I am fascinated by the Hutterites. I always have been, ever since I was a kid. I've always wanted to learn more about them but this was before the internet, before the google, and before I knew a librarian could help me find a book on the topic.
As a child, I dreamed about writing a book about the Hutterites. It was going to be about this girl who was my age (naturally) who was out riding her bike and witnessed a crime. She had to go into the witness protection program (did I get this idea from a movie?) and - you guessed it - the court sent her to a Hutterite colony. The rest of the book would be all about her learning about their culture, which in turn would teach young readers (like me) about them.
Why the Hutterites? My uncle and aunt have a cabin at a lake, and to get to the lake you have to drive past a Hutterite colony. We used to drive past the colony every summer. Maybe this piqued my interest? As a young adult, I once danced with a group of Hutterite teenagers from this colony at an outdoor Leahy concert in the town near the lake. I taught school in that town briefly and one of my jobs was to teach grade 4 one day a week so the teacher could go teach at the Hutterite school. During this three month teaching contract, I lived at my uncle and aunts cabin, so I would drive past the colony twice a day. Another uncle lives in a small town and does business with Hutterites and tells stories sometimes. I see them at the farmer's market. For some reason, I've always been fascinated by their life.
Recently, I read a super interesting book called "The Hutterites in North America" by Rod Janzen and Max Stanton (2010, 400 pages). It was soooooo interesting - exactly the kind of book on Hutterites I needed to read. It explained their history, the difference between the four groups, where they live, how they live, their culture etc: each chapter dealt with a part of their culture, such as education, agriculture, business, governance, gender etc. So interesting. It fully satisfied the curiosity I've been harbouring for decades.
But I read that in June and now it's August.
August 2013 book club genre: nonfiction
So, yeah, I can't use the book I read a couple months ago. But, I've had a book on my shelf about Hutterites for years, just waiting to be read. I picked it up at a Walmart. It's published by Polka Dot Press, the vanity press of the author, who has also published a Hutterite children's book. It's a memoir - billed as "the fascinating true story of a young woman'e journey to reclaim her heritage." Memoirs are nonfiction. Thank you book club for giving me the most excellent excuse to read...
I Am Hutterite
By Mary-Ann Kirkby
Kirkby grew up in a Hutterite colony in Manitoba in the 1960s. Though she describes the courtship of her parents, most of the book details what it was like to be a child in the colony. Her retelling is fascinating, and quite idyllic. It was very helpful for me to have already read a book on Hutterites, as Kirkby doesn't go into a ton of background detail. I felt like I already had the background to how Hutterites lived, and Kirkby supplemented that by telling me the story of her childhood. For example, she says what type of group her colony belongs to (and that's it, just the group name, though I suppose the whole book is the description of it), whereas the Janzen and Stanton book describes all four groups and the similarities and differences of each. As such, reading these two books together was a perfect match.

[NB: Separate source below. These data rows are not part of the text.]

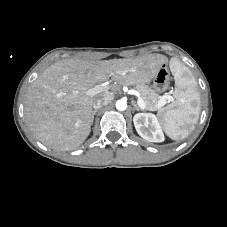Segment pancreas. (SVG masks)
<instances>
[{"label": "pancreas", "mask_w": 227, "mask_h": 227, "mask_svg": "<svg viewBox=\"0 0 227 227\" xmlns=\"http://www.w3.org/2000/svg\"><path fill=\"white\" fill-rule=\"evenodd\" d=\"M136 90L140 93L141 98L145 103V109L149 111H161L162 106H159V101L164 96H159L153 89L145 84H137Z\"/></svg>", "instance_id": "cf45deb5"}]
</instances>
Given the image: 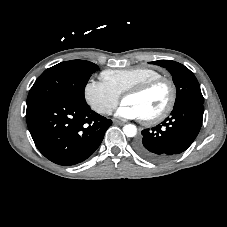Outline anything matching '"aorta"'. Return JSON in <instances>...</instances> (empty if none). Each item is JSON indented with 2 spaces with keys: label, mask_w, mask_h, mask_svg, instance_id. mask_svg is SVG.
Returning a JSON list of instances; mask_svg holds the SVG:
<instances>
[{
  "label": "aorta",
  "mask_w": 227,
  "mask_h": 227,
  "mask_svg": "<svg viewBox=\"0 0 227 227\" xmlns=\"http://www.w3.org/2000/svg\"><path fill=\"white\" fill-rule=\"evenodd\" d=\"M123 132L127 137H134L137 134V128L133 124H127L123 127Z\"/></svg>",
  "instance_id": "762f6f07"
}]
</instances>
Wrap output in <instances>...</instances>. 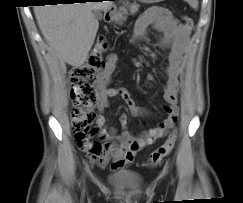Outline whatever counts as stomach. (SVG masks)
<instances>
[{
    "mask_svg": "<svg viewBox=\"0 0 243 203\" xmlns=\"http://www.w3.org/2000/svg\"><path fill=\"white\" fill-rule=\"evenodd\" d=\"M142 3H147V4H151V3H158V2H162L163 0H139ZM111 19L114 20L117 17V13H111L110 15Z\"/></svg>",
    "mask_w": 243,
    "mask_h": 203,
    "instance_id": "0dacf381",
    "label": "stomach"
}]
</instances>
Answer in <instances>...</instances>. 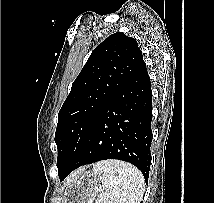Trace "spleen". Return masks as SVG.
I'll use <instances>...</instances> for the list:
<instances>
[{
  "mask_svg": "<svg viewBox=\"0 0 214 203\" xmlns=\"http://www.w3.org/2000/svg\"><path fill=\"white\" fill-rule=\"evenodd\" d=\"M93 173L101 181L96 203H141L145 182L136 167L117 160H106L96 163Z\"/></svg>",
  "mask_w": 214,
  "mask_h": 203,
  "instance_id": "obj_1",
  "label": "spleen"
}]
</instances>
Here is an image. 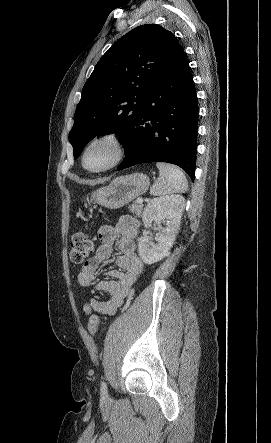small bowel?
Masks as SVG:
<instances>
[{
    "mask_svg": "<svg viewBox=\"0 0 271 443\" xmlns=\"http://www.w3.org/2000/svg\"><path fill=\"white\" fill-rule=\"evenodd\" d=\"M138 227L139 223L135 218L125 216L117 226L104 225L99 229L100 245L95 255L80 270L78 282L83 287L92 285L102 263L112 256L115 245L119 250L116 260L118 268L104 272L103 274L109 279L96 283L95 289L100 293H107L108 298L105 300L91 298L87 301L83 308L87 316L93 312L106 316L115 315L132 284L142 272L143 262L137 254L134 241Z\"/></svg>",
    "mask_w": 271,
    "mask_h": 443,
    "instance_id": "1",
    "label": "small bowel"
}]
</instances>
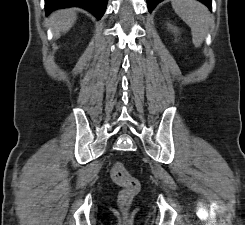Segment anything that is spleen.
Instances as JSON below:
<instances>
[{"mask_svg":"<svg viewBox=\"0 0 245 225\" xmlns=\"http://www.w3.org/2000/svg\"><path fill=\"white\" fill-rule=\"evenodd\" d=\"M171 1L174 11L191 28L193 44L200 47L212 22L210 12L196 0Z\"/></svg>","mask_w":245,"mask_h":225,"instance_id":"obj_1","label":"spleen"}]
</instances>
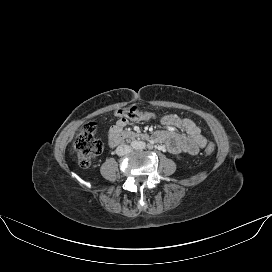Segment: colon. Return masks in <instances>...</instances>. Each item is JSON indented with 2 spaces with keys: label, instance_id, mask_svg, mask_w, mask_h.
Here are the masks:
<instances>
[{
  "label": "colon",
  "instance_id": "colon-1",
  "mask_svg": "<svg viewBox=\"0 0 272 272\" xmlns=\"http://www.w3.org/2000/svg\"><path fill=\"white\" fill-rule=\"evenodd\" d=\"M116 115L132 121H151L156 115L150 111H141L137 106L121 108ZM103 145L96 136V129L93 123L86 125L75 141V154L81 167H87L92 160L101 154ZM215 151L213 143H209L205 149L206 154L211 155Z\"/></svg>",
  "mask_w": 272,
  "mask_h": 272
}]
</instances>
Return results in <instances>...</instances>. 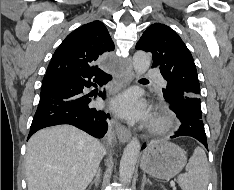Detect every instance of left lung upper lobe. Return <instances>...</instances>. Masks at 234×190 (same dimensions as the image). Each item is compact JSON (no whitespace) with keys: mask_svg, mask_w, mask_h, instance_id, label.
Masks as SVG:
<instances>
[{"mask_svg":"<svg viewBox=\"0 0 234 190\" xmlns=\"http://www.w3.org/2000/svg\"><path fill=\"white\" fill-rule=\"evenodd\" d=\"M136 49L152 53V67H159L168 83L162 90L165 100L202 119L196 66L179 35L164 24L154 23L143 33Z\"/></svg>","mask_w":234,"mask_h":190,"instance_id":"obj_1","label":"left lung upper lobe"}]
</instances>
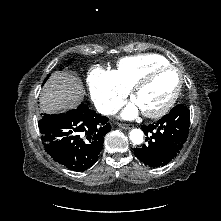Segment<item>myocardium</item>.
<instances>
[{"label":"myocardium","instance_id":"obj_1","mask_svg":"<svg viewBox=\"0 0 221 221\" xmlns=\"http://www.w3.org/2000/svg\"><path fill=\"white\" fill-rule=\"evenodd\" d=\"M163 71H174L178 75V83L177 87L170 97V99L159 109L154 111H142L143 115L148 118H158L165 115L176 103L183 86V75L181 71L173 66V65H162L154 67L148 70L132 87L131 89V99L134 101L136 95L139 93L141 89H143L146 85H148L152 79L159 73Z\"/></svg>","mask_w":221,"mask_h":221}]
</instances>
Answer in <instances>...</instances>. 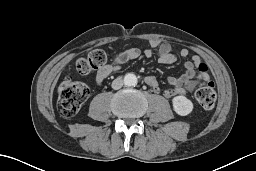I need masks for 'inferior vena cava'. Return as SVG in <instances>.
<instances>
[{"label": "inferior vena cava", "instance_id": "obj_1", "mask_svg": "<svg viewBox=\"0 0 256 171\" xmlns=\"http://www.w3.org/2000/svg\"><path fill=\"white\" fill-rule=\"evenodd\" d=\"M123 84H124V82H123L122 78L118 77V78H116V79L112 82V85H111V86H112V88H113L114 90H118V89L122 88Z\"/></svg>", "mask_w": 256, "mask_h": 171}]
</instances>
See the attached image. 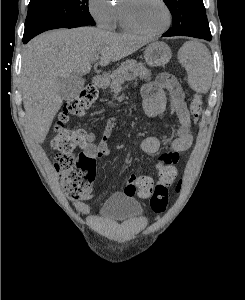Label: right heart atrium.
Listing matches in <instances>:
<instances>
[{
  "instance_id": "1",
  "label": "right heart atrium",
  "mask_w": 245,
  "mask_h": 300,
  "mask_svg": "<svg viewBox=\"0 0 245 300\" xmlns=\"http://www.w3.org/2000/svg\"><path fill=\"white\" fill-rule=\"evenodd\" d=\"M88 10L98 26L113 29L117 19V7L112 0H88Z\"/></svg>"
}]
</instances>
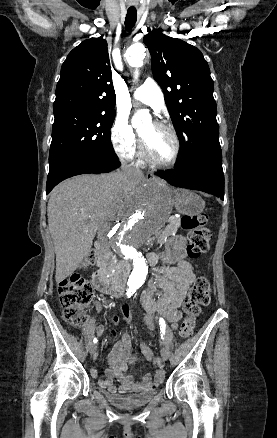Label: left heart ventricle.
Here are the masks:
<instances>
[{"instance_id":"left-heart-ventricle-1","label":"left heart ventricle","mask_w":277,"mask_h":438,"mask_svg":"<svg viewBox=\"0 0 277 438\" xmlns=\"http://www.w3.org/2000/svg\"><path fill=\"white\" fill-rule=\"evenodd\" d=\"M139 135L146 141L157 160L162 162L171 160L174 154V141L169 134L149 122L139 130Z\"/></svg>"}]
</instances>
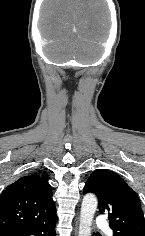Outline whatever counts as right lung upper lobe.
Returning <instances> with one entry per match:
<instances>
[{"instance_id":"right-lung-upper-lobe-1","label":"right lung upper lobe","mask_w":145,"mask_h":236,"mask_svg":"<svg viewBox=\"0 0 145 236\" xmlns=\"http://www.w3.org/2000/svg\"><path fill=\"white\" fill-rule=\"evenodd\" d=\"M56 215L45 173L21 177L0 196V231L35 225Z\"/></svg>"}]
</instances>
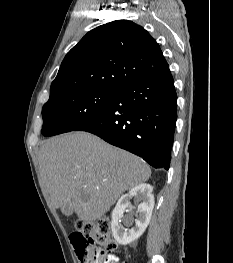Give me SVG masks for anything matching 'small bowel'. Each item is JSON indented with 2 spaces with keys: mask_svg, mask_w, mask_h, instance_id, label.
<instances>
[{
  "mask_svg": "<svg viewBox=\"0 0 233 263\" xmlns=\"http://www.w3.org/2000/svg\"><path fill=\"white\" fill-rule=\"evenodd\" d=\"M105 263H119V258L116 255L110 254L107 257V260Z\"/></svg>",
  "mask_w": 233,
  "mask_h": 263,
  "instance_id": "small-bowel-1",
  "label": "small bowel"
}]
</instances>
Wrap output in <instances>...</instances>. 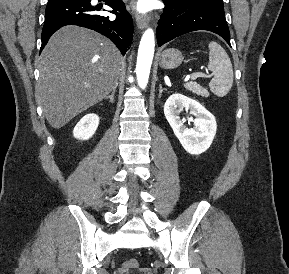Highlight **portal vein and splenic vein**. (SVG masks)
Segmentation results:
<instances>
[{
  "mask_svg": "<svg viewBox=\"0 0 289 274\" xmlns=\"http://www.w3.org/2000/svg\"><path fill=\"white\" fill-rule=\"evenodd\" d=\"M199 77L208 78V77H211V75H207V74H205V73H194V74H192V75L190 76V79L194 81V80H196V79L199 78Z\"/></svg>",
  "mask_w": 289,
  "mask_h": 274,
  "instance_id": "obj_1",
  "label": "portal vein and splenic vein"
}]
</instances>
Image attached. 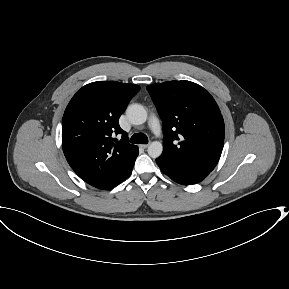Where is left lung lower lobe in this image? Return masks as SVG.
Masks as SVG:
<instances>
[{
    "instance_id": "obj_1",
    "label": "left lung lower lobe",
    "mask_w": 289,
    "mask_h": 289,
    "mask_svg": "<svg viewBox=\"0 0 289 289\" xmlns=\"http://www.w3.org/2000/svg\"><path fill=\"white\" fill-rule=\"evenodd\" d=\"M156 162L164 174L179 184H196L202 181L210 173L209 171L193 169L190 167L169 166L159 158Z\"/></svg>"
}]
</instances>
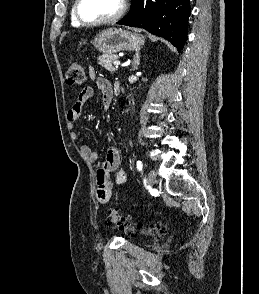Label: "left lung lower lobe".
<instances>
[{
    "label": "left lung lower lobe",
    "instance_id": "left-lung-lower-lobe-1",
    "mask_svg": "<svg viewBox=\"0 0 259 294\" xmlns=\"http://www.w3.org/2000/svg\"><path fill=\"white\" fill-rule=\"evenodd\" d=\"M190 15V0H132L130 12L117 24L146 29L181 50Z\"/></svg>",
    "mask_w": 259,
    "mask_h": 294
}]
</instances>
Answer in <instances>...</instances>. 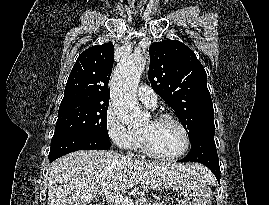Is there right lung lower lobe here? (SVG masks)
<instances>
[{
	"mask_svg": "<svg viewBox=\"0 0 269 205\" xmlns=\"http://www.w3.org/2000/svg\"><path fill=\"white\" fill-rule=\"evenodd\" d=\"M110 147L111 143L108 139H104L91 134L77 132L55 134L51 140V149L48 158L50 162H52L67 153L77 150H105Z\"/></svg>",
	"mask_w": 269,
	"mask_h": 205,
	"instance_id": "1",
	"label": "right lung lower lobe"
}]
</instances>
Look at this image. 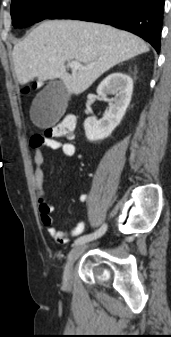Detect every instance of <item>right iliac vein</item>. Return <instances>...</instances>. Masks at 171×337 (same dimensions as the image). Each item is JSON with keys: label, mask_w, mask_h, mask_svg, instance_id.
I'll use <instances>...</instances> for the list:
<instances>
[{"label": "right iliac vein", "mask_w": 171, "mask_h": 337, "mask_svg": "<svg viewBox=\"0 0 171 337\" xmlns=\"http://www.w3.org/2000/svg\"><path fill=\"white\" fill-rule=\"evenodd\" d=\"M86 249L85 244H79L76 245L69 253L67 262L64 267V273H63V283L64 286L67 289L71 288L72 284V269H73V264L75 261L82 255L84 250Z\"/></svg>", "instance_id": "63e3f726"}]
</instances>
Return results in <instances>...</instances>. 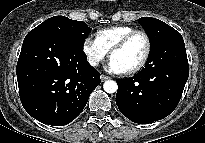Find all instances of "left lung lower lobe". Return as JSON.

Three quarters of the way through, the author switches directions. When she was about 9 years old, in 1969, her parents decided to leave the colony. In hindsight, reasons for this are alluded to throughout the book. The rest of the book details what it was like for the family to adjust to life on their own, including details about what it was like for the children to go to an "English" school (Hutterites speak a form of high German as well as Huttrisch, which is an old German dialect. They do also learn English at school on the colony, but this is not the predominant language spoken around the colony. Janzen and Stanton taught me that.). I thought this section was a bit rushed. Kirkby previously delved into life on the colony in such detail that it seemed like the last part of the book lacked this level of effort. It was almost like she went from a teenager to a married adult in a chapter, whereas her childhood took up more than a dozen chapters. Perhaps the point was to explain the unknown to the reader (life in the colony), while assuming the readers know what it's like to go to public school, get a first job, learn how to drive and fall in love and get married. I had grown attached to the character and wanted to learn about her entire life, not just the Hutterite part. I suppose that was slightly out of scope.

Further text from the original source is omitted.